REQUIREMENT:
Wherever a line in the data below holds "động", copy that line.

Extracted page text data
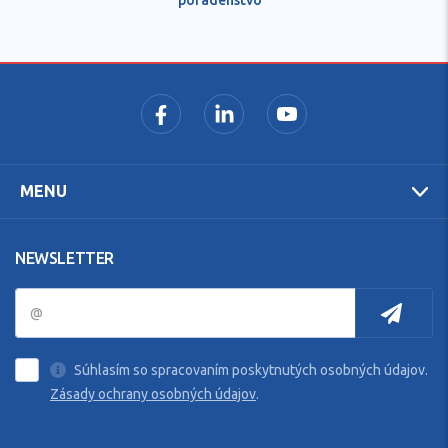
MENU
NEWSLETTER
Súhlasím so spracovaním poskytnutých osobných údajov.
Zásady ochrany osobných údajov
.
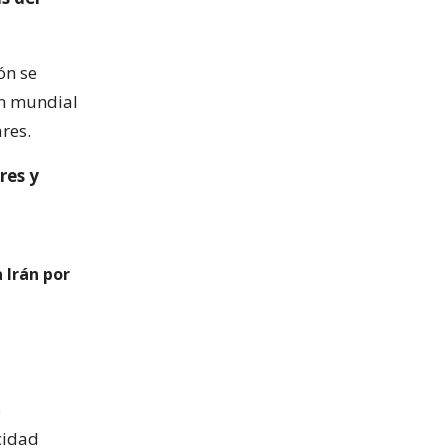
ón se
ón mundial
res.
res y
 Irán por
e
cidad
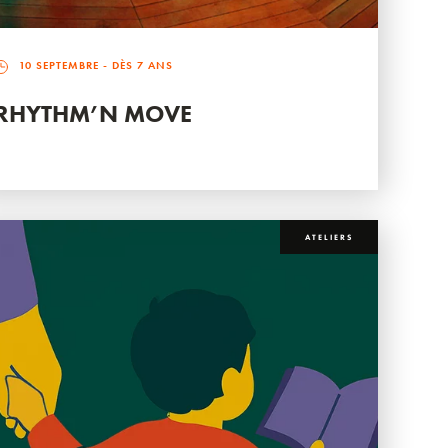
10 SEPTEMBRE
- DÈS 7 ANS
RHYTHM’N MOVE
ATELIERS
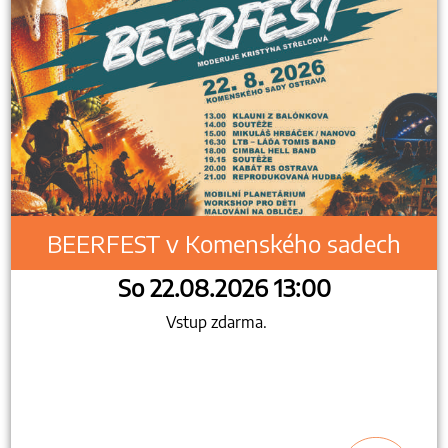
BEERFEST v Komenského sadech
So 22.08.2026 13:00
Vstup zdarma.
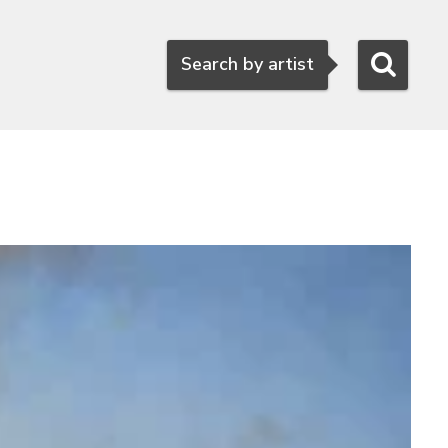
Search
Search by artist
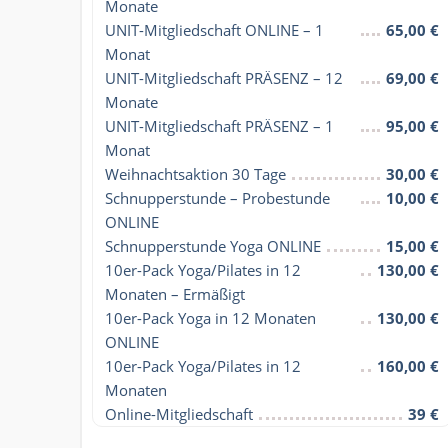
Monate
UNIT-Mitgliedschaft ONLINE – 1 
65,00 €
Monat
UNIT-Mitgliedschaft PRÄSENZ – 12 
69,00 €
Monate
UNIT-Mitgliedschaft PRÄSENZ – 1 
95,00 €
Monat
Weihnachtsaktion 30 Tage
30,00 €
Schnupperstunde – Probestunde 
10,00 €
ONLINE
Schnupperstunde Yoga ONLINE
15,00 €
10er-Pack Yoga/Pilates in 12 
130,00 €
Monaten – Ermäßigt
10er-Pack Yoga in 12 Monaten 
130,00 €
ONLINE
10er-Pack Yoga/Pilates in 12 
160,00 €
Monaten
Online-Mitgliedschaft
39 €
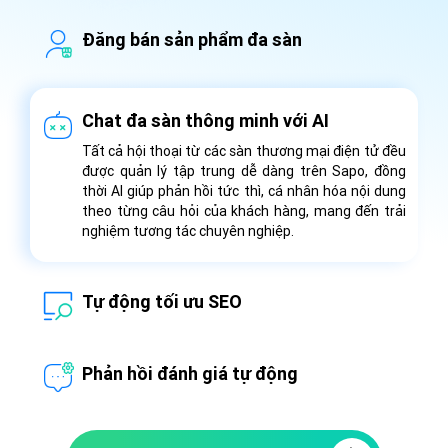
Đăng bán sản phẩm đa sàn
Ứng dụng AI, Sapo tự động gợi ý tên sản phẩm,
danh mục và mô tả sản phẩm phù hợp với quy định
riêng của từng sàn. Bạn có thể đăng bán trên các
Chat đa sàn thông minh với AI
sàn thương mại điện tử lớn như Shopee,
Tiktokshop, Lazada... một cách nhanh chóng, hiệu
Tất cả hội thoại từ các sàn thương mại điện tử đều
quả.
được quản lý tập trung dễ dàng trên Sapo, đồng
thời AI giúp phản hồi tức thì, cá nhân hóa nội dung
theo từng câu hỏi của khách hàng, mang đến trải
nghiệm tương tác chuyên nghiệp.
Tự động tối ưu SEO
Sapo sở hữu công cụ nghiên cứu từ khóa, kiểm tra
độ chuẩn SEO của các bài đăng. Từ đó, sản phẩm
Phản hồi đánh giá tự động
của bạn sẽ đạt thứ hạng cao trên kết quả tìm kiếm,
khách hàng dễ dàng nhìn thấy và nhanh chóng đưa
AI thông minh tự động phân tích phản hồi của
ra quyết định mua hàng.
khách hàng và gợi ý những phản hồi phù hợp theo
từng ngữ cảnh, giúp nâng cao trải nghiệm khách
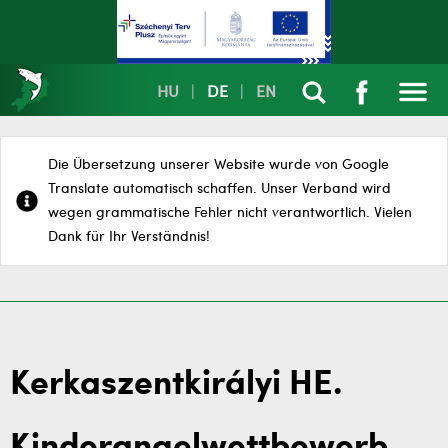
HU
|
DE
|
EN
Die Übersetzung unserer Website wurde von Google
Translate automatisch schaffen. Unser Verband wird
wegen grammatische Fehler nicht verantwortlich. Vielen
Dank für Ihr Verständnis!
Kerkaszentkirályi HE.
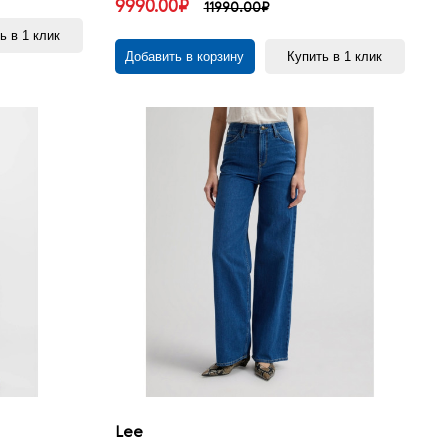
9990.00₽
11990.00₽
ь в 1 клик
Добавить в корзину
Купить в 1 клик
Lee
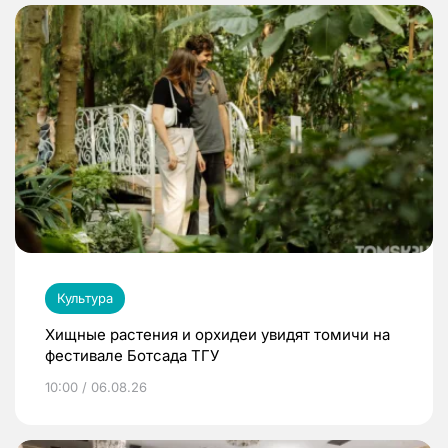
Культура
Хищные растения и орхидеи увидят томичи на
фестивале Ботсада ТГУ
10:00 / 06.08.26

ANSWER TO THE PROBLEM:
Ứng dụng AI, Sapo tự động gợi ý tên sản phẩm,
Tự động tối ưu SEO
Phản hồi đánh giá tự động
AI thông minh tự động phân tích phản hồi của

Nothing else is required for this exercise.